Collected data
※ ※ ※
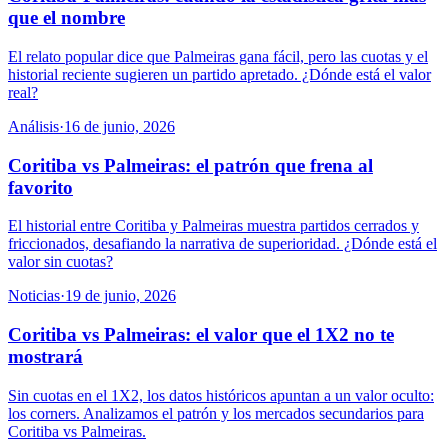
que el nombre
El relato popular dice que Palmeiras gana fácil, pero las cuotas y el
historial reciente sugieren un partido apretado. ¿Dónde está el valor
real?
Análisis
·
16 de junio, 2026
Coritiba vs Palmeiras: el patrón que frena al
favorito
El historial entre Coritiba y Palmeiras muestra partidos cerrados y
friccionados, desafiando la narrativa de superioridad. ¿Dónde está el
valor sin cuotas?
Noticias
·
19 de junio, 2026
Coritiba vs Palmeiras: el valor que el 1X2 no te
mostrará
Sin cuotas en el 1X2, los datos históricos apuntan a un valor oculto:
los corners. Analizamos el patrón y los mercados secundarios para
Coritiba vs Palmeiras.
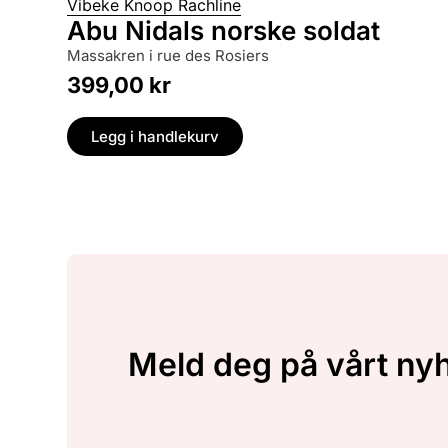
Vibeke Knoop Rachline
Abu Nidals norske soldat
massakren i rue des Rosiers
399,00
kr
Legg i handlekurv
Meld deg på vårt ny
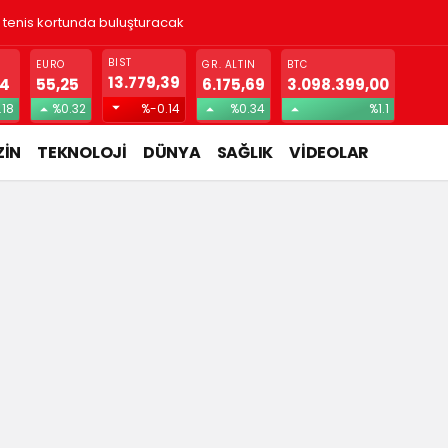
! Gizlice yerleşen parazit, görme kaybına yol açıyor
BIST
EURO
GR. ALTIN
BTC
13.779,39
74
55,25
6.175,69
3.098.399,00
.18
%0.32
%-0.14
%0.34
%1.1
İN
TEKNOLOJİ
DÜNYA
SAĞLIK
VİDEOLAR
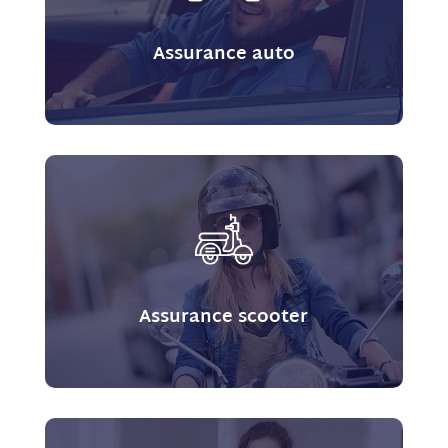
Assurance auto
Assurance scooter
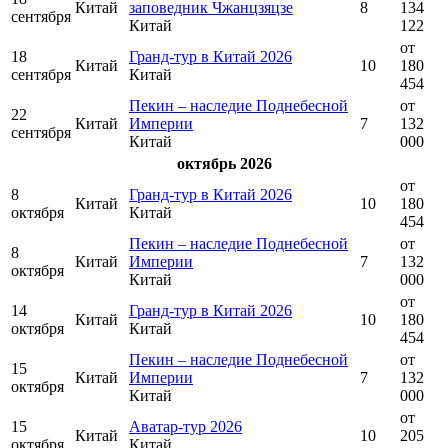
Китай
заповедник Чжанцзяцзе
8
134
сентября
Китай
122
от
18
Гранд-тур в Китай 2026
Китай
10
180
сентября
Китай
454
Пекин – наследие Поднебесной
от
22
Китай
Империи
7
132
сентября
Китай
000
октябрь 2026
от
8
Гранд-тур в Китай 2026
Китай
10
180
октября
Китай
454
Пекин – наследие Поднебесной
от
8
Китай
Империи
7
132
октября
Китай
000
от
14
Гранд-тур в Китай 2026
Китай
10
180
октября
Китай
454
Пекин – наследие Поднебесной
от
15
Китай
Империи
7
132
октября
Китай
000
от
15
Аватар-тур 2026
Китай
10
205
октября
Китай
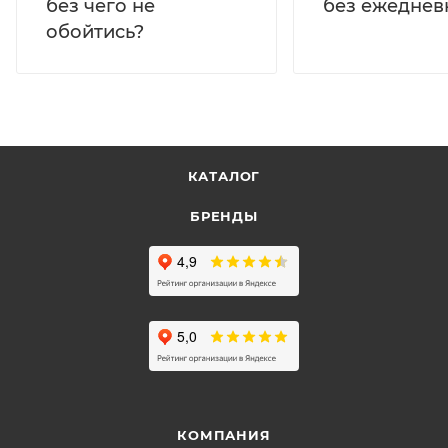
без ежеднев
без чего не
обойтись?
КАТАЛОГ
БРЕНДЫ
КОМПАНИЯ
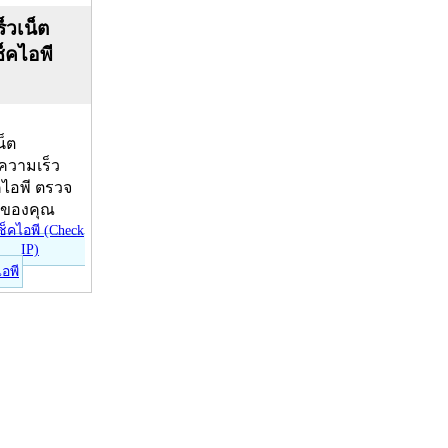
็วเน็ต
ช็คไอพี
น็ต
บความเร็ว
คไอพี ตรวจ
ีของคุณ
ไอพี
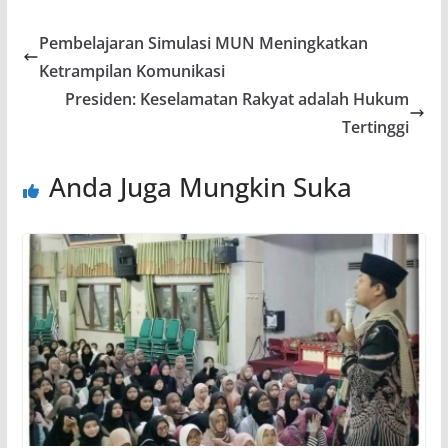
Pembelajaran Simulasi MUN Meningkatkan
Ketrampilan Komunikasi
Presiden: Keselamatan Rakyat adalah Hukum
Tertinggi
Anda Juga Mungkin Suka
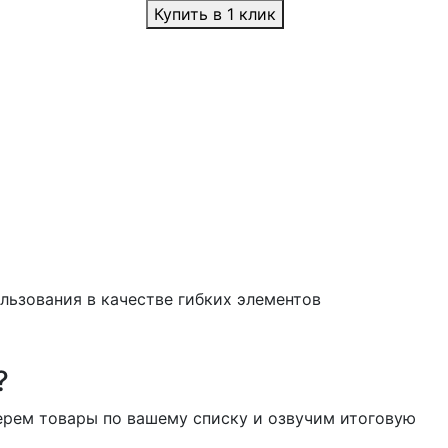
Купить в 1 клик
льзования в качестве гибких элементов
?
берем товары по вашему списку и озвучим итоговую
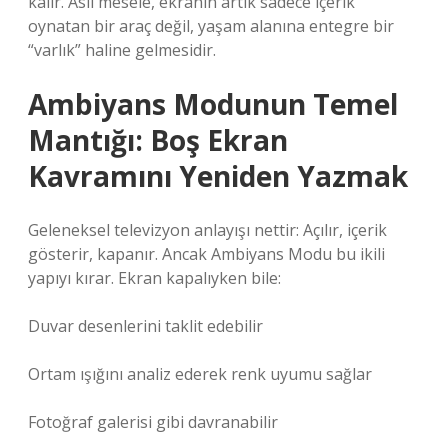
kalır. Asıl mesele, ekranın artık sadece içerik
oynatan bir araç değil, yaşam alanına entegre bir
“varlık” haline gelmesidir.
Ambiyans Modunun Temel
Mantığı: Boş Ekran
Kavramını Yeniden Yazmak
Geleneksel televizyon anlayışı nettir: Açılır, içerik
gösterir, kapanır. Ancak Ambiyans Modu bu ikili
yapıyı kırar. Ekran kapalıyken bile:
Duvar desenlerini taklit edebilir
Ortam ışığını analiz ederek renk uyumu sağlar
Fotoğraf galerisi gibi davranabilir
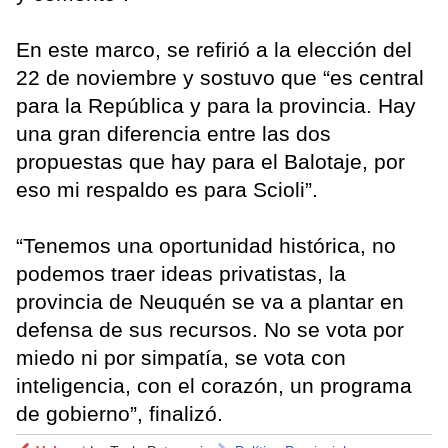
En este marco, se refirió a la elección del
22 de noviembre y sostuvo que “es central
para la República y para la provincia. Hay
una gran diferencia entre las dos
propuestas que hay para el Balotaje, por
eso mi respaldo es para Scioli”.
“Tenemos una oportunidad histórica, no
podemos traer ideas privatistas, la
provincia de Neuquén se va a plantar en
defensa de sus recursos. No se vota por
miedo ni por simpatía, se vota con
inteligencia, con el corazón, un programa
de gobierno”, finalizó.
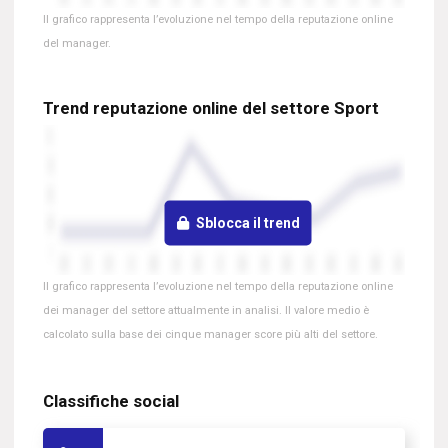
Il grafico rappresenta l’evoluzione nel tempo della reputazione online
del manager.
Trend reputazione online del settore Sport
Sblocca il trend
Il grafico rappresenta l’evoluzione nel tempo della reputazione online
dei manager del settore attualmente in analisi. Il valore medio è
calcolato sulla base dei cinque manager score più alti del settore.
Classifiche social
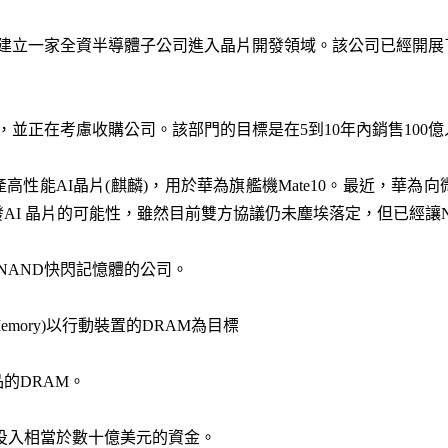
幣建立一家全資半導體子公司進入晶片開發領域。該公司已經開
，並正在考慮收購公司。該部門的目標是在5到10年內銷售100
量產高性能AI晶片(麒麟)，用於華為旗艦機Mate10。最近，華
I 晶片的可能性，雖然目前雙方協議仍未塵埃落定，但已經讓NVID
 NAND快閃記憶體的公司。
 Memory)以行動裝置的DRAM為目標
的DRAM。
已投入相當於數十億美元的資金。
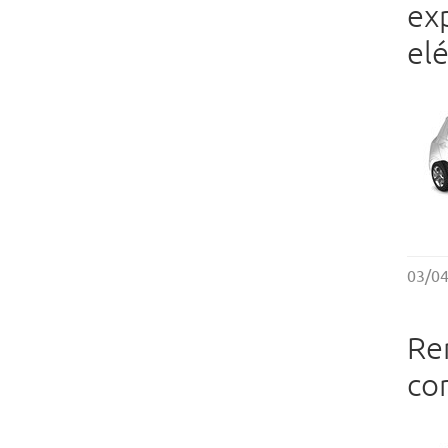
ex
elé
03/0
Re
co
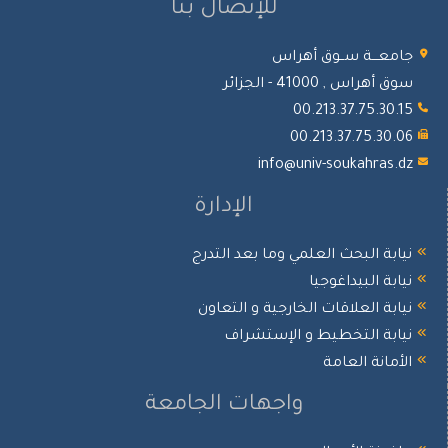
للإتصال بنا
معـــة ســوق أهراس
أهراس , 41000 - الجزائر
00.213.37.75.30.
00.213.37.75.30.
info@univ-soukahras.
الإدارة
ابة البحث العلمي وما بعد التدرج
ابة البيداغوجيا
ابة العلاقات الخارجية و التعاون
ابة التخطيط و الإستشراف
أمانة العامة
واجهات الجامعة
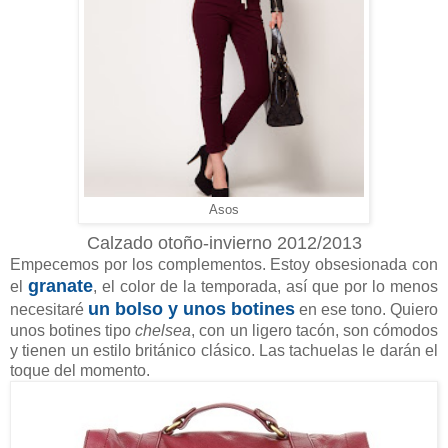
Asos
Calzado otoño-invierno 2012/2013
Empecemos por los complementos. Estoy obsesionada con
granate
el
, el color de la temporada, así que por lo menos
un bolso y unos botines
necesitaré
en ese tono. Quiero
unos botines tipo
chelsea
, con un ligero tacón, son cómodos
y tienen un estilo británico clásico. Las tachuelas le darán el
toque del momento.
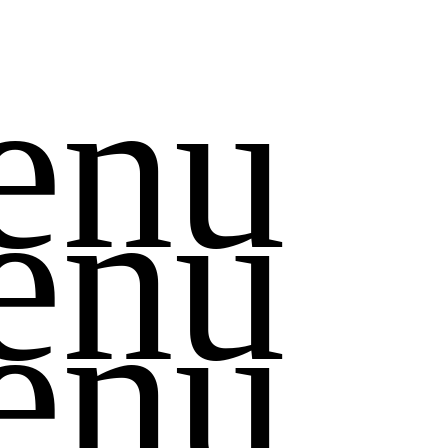
enu
enu
enu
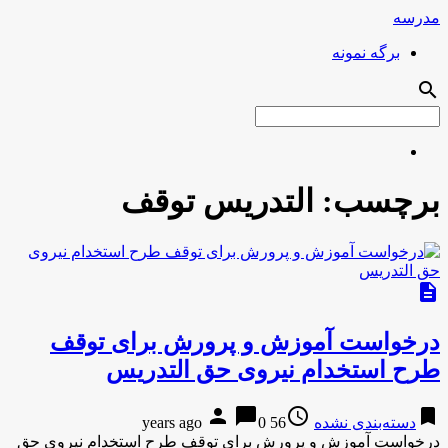
مدرسه
برگه نمونه
search
برچسب:
التدریس توقف
description
درخواست آموزش و پرورش برای توقف
طرح استخدام نیروی حق التدریس
person
chat_bubble
access_time
bookmark
دسته‌بندی نشده
56 years ago
0
درخواست آموزش و پرورش برای توقف طرح استخدام نیروی حق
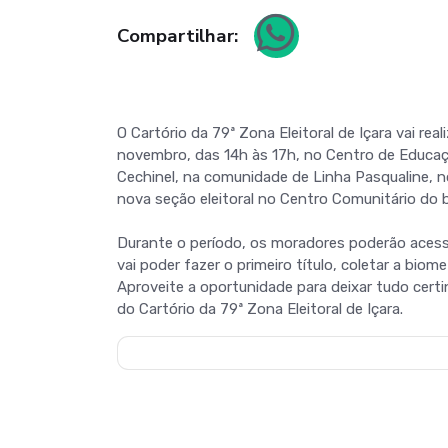
Compartilhar:
O Cartório da 79ª Zona Eleitoral de Içara vai re
novembro, das 14h às 17h, no Centro de Educaçã
Cechinel, na comunidade de Linha Pasqualine, no
nova seção eleitoral no Centro Comunitário do b
Durante o período, os moradores poderão acessar
vai poder fazer o primeiro título, coletar a biome
Aproveite a oportunidade para deixar tudo certin
do Cartório da 79ª Zona Eleitoral de Içara.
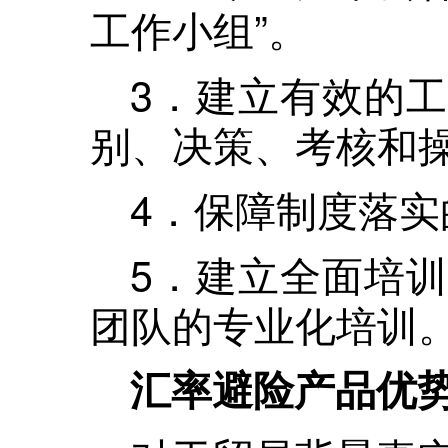
工作小组”。
3．建立有效的
别、决策、考核和
4．保障制度落实
5．建立全面培
团队的专业化培训
汇率避险产品优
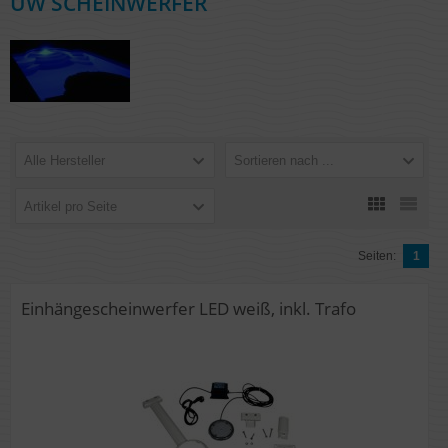
UW SCHEINWERFER
Alle Hersteller
Sortieren nach ...
Artikel pro Seite
Seiten:
1
Einhängescheinwerfer LED weiß, inkl. Trafo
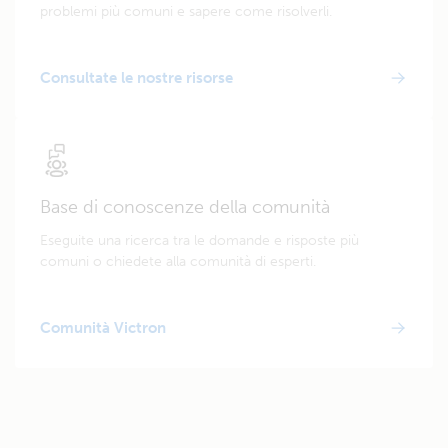
problemi più comuni e sapere come risolverli.
Consultate le nostre risorse
Base di conoscenze della comunità
Eseguite una ricerca tra le domande e risposte più
comuni o chiedete alla comunità di esperti.
Comunità Victron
※ ※ ※
● **TASK PROMPT**
Full transcription without images: please go through the records and repeat them exactly.

● **EXERCISE ANSWER**
que el nombre
El relato popular dice que Palmeiras gana fácil, pero las cuotas y el
historial reciente sugieren un partido apretado. ¿Dónde está el valor
real?
Análisis
·
16 de junio, 2026
Coritiba vs Palmeiras: el patrón que frena al
favorito
El historial entre Coritiba y Palmeiras muestra partidos cerrados y
friccionados, desafiando la narrativa de superioridad. ¿Dónde está el
valor sin cuotas?
Noticias
·
19 de junio, 2026
Coritiba vs Palmeiras: el valor que el 1X2 no te
mostrará
Sin cuotas en el 1X2, los datos históricos apuntan a un valor oculto:
los corners. Analizamos el patrón y los mercados secundarios para
Coritiba vs Palmeiras.
Vibeke Knoop Rachline
Abu Nidals norske soldat
massakren i rue des Rosiers
399,00
kr
Legg i handlekurv
Meld deg på vårt ny
! Gizlice yerleşen parazit, görme kaybına yol açıyor
BIST
EURO
GR. ALTIN
BTC
13.779,39
74
55,25
6.175,69
3.098.399,00
.18
%0.32
%-0.14
%0.34
%1.1
İN
TEKNOLOJİ
DÜNYA
SAĞLIK
VİDEOLAR
Assurance auto
Assurance scooter
Китай
заповедник Чжанцзяцзе
8
134
сентября
Китай
122
от
18
Гранд-тур в Китай 2026
Китай
10
180
сентября
Китай
454
Пекин – наследие Поднебесной
от
22
Китай
Империи
7
132
сентября
Китай
000
октябрь 2026
от
8
Гранд-тур в Китай 2026
Китай
10
180
октября
Китай
454
Пекин – наследие Поднебесной
от
8
Китай
Империи
7
132
октября
Китай
000
от
14
Гранд-тур в Китай 2026
Китай
10
180
октября
Китай
454
Пекин – наследие Поднебесной
от
15
Китай
Империи
7
132
октября
Китай
000
от
15
Аватар-тур 2026
Китай
10
205
октября
Китай
без ежеднев
без чего не
обойтись?
КАТАЛОГ
БРЕНДЫ
КОМПАНИЯ
็วเน็ต
ช็คไอพี
น็ต
บความเร็ว
คไอพี ตรวจ
ีของคุณ
ไอพี
Pembelajaran Simulasi MUN Meningkatkan
Ketrampilan Komunikasi
Presiden: Keselamatan Rakyat adalah Hukum
Tertinggi
Anda Juga Mungkin Suka
Купить в 1 клик
льзования в качестве гибких элементов
?
берем товары по вашему списку и озвучим итоговую
kalır. Asıl mesele, ekranın artık sadece içerik
oynatan bir araç değil, yaşam alanına entegre bir
“varlık” haline gelmesidir.
Ambiyans Modunun Temel
Mantığı: Boş Ekran
Kavramını Yeniden Yazmak
Geleneksel televizyon anlayışı nettir: Açılır, içerik
gösterir, kapanır. Ancak Ambiyans Modu bu ikili
yapıyı kırar. Ekran kapalıyken bile:
Duvar desenlerini taklit edebilir
Ortam ışığını analiz ederek renk uyumu sağlar
Fotoğraf galerisi gibi davranabilir
En este marco, se refirió a la elección del
22 de noviembre y sostuvo que “es central
para la República y para la provincia. Hay
una gran diferencia entre las dos
propuestas que hay para el Balotaje, por
eso mi respaldo es para Scioli”.
“Tenemos una oportunidad histórica, no
podemos traer ideas privatistas, la
provincia de Neuquén se va a plantar en
defensa de sus recursos. No se vota por
miedo ni por simpatía, se vota con
inteligencia, con el corazón, un programa
de gobierno”, finalizó.
Il grafico rappresenta l’evoluzione nel tempo della reputazione online
del manager.
Trend reputazione online del settore Sport
Sblocca il trend
Il grafico rappresenta l’evoluzione nel tempo della reputazione online
dei manager del settore attualmente in analisi. Il valore medio è
calcolato sulla base dei cinque manager score più alti del settore.
Classifiche social
幣建立一家全資半導體子公司進入晶片開發領域。該公司已經開
，並正在考慮收購公司。該部門的目標是在5到10年內銷售100
量產高性能AI晶片(麒麟)，用於華為旗艦機Mate10。最近，華
I 晶片的可能性，雖然目前雙方協議仍未塵埃落定，但已經讓NVID
 NAND快閃記憶體的公司。
 Memory)以行動裝置的DRAM為目標
的DRAM。
已投入相當於數十億美元的資金。
ex
elé
03/0
Re
co
للإتصال بنا
معـــة ســوق أهراس
أهراس , 41000 - الجزائر
00.213.37.75.30.
00.213.37.75.30.
info@univ-soukahras.
الإدارة
ابة البحث العلمي وما بعد التدرج
ابة البيداغوجيا
ابة العلاقات الخارجية و التعاون
ابة التخطيط و الإستشراف
أمانة العامة
واجهات الجامعة
Asos
Calzado otoño-invierno 2012/2013
Empecemos por los complementos. Estoy obsesionada con
granate
el
, el color de la temporada, así que por lo menos
un bolso y unos botines
necesitaré
en ese tono. Quiero
unos botines tipo
chelsea
, con un ligero tacón, son cómodos
y tienen un estilo británico clásico. Las tachuelas le darán el
toque del momento.
enu
enu
enu
مدرسه
برگه نمونه
search
برچسب:
التدریس توقف
description
درخواست آموزش و پرورش برای توقف
طرح استخدام نیروی حق التدریس
person
chat_bubble
access_time
bookmark
دسته‌بندی نشده
56 years ago
0
درخواست آموزش و پرورش برای توقف طرح استخدام نیروی حق
Compartilhar:
O Cartório da 79ª Zona Eleitoral de Içara vai re
novembro, das 14h às 17h, no Centro de Educaçã
Cechinel, na comunidade de Linha Pasqualine, no
nova seção eleitoral no Centro Comunitário do b
Durante o período, os moradores poderão acessar
vai poder fazer o primeiro título, coletar a biome
Aproveite a oportunidade para deixar tudo certin
do Cartório da 79ª Zona Eleitoral de Içara.
工作小组”。
3．建立有效的
别、决策、考核和
4．保障制度落实
5．建立全面培
团队的专业化培训
汇率避险产品优
UW SCHEINWERFER
Alle Hersteller
Sortieren nach ...
Artikel pro Seite
Seiten:
1
Einhängescheinwerfer LED weiß, inkl. Trafo
problemi più comuni e sapere come risolverli.
Consultate le nostre risorse
Base di conoscenze della comunità
Eseguite una ricerca tra le domande e risposte più
comuni o chiedete alla comunità di esperti.
Comunità Victron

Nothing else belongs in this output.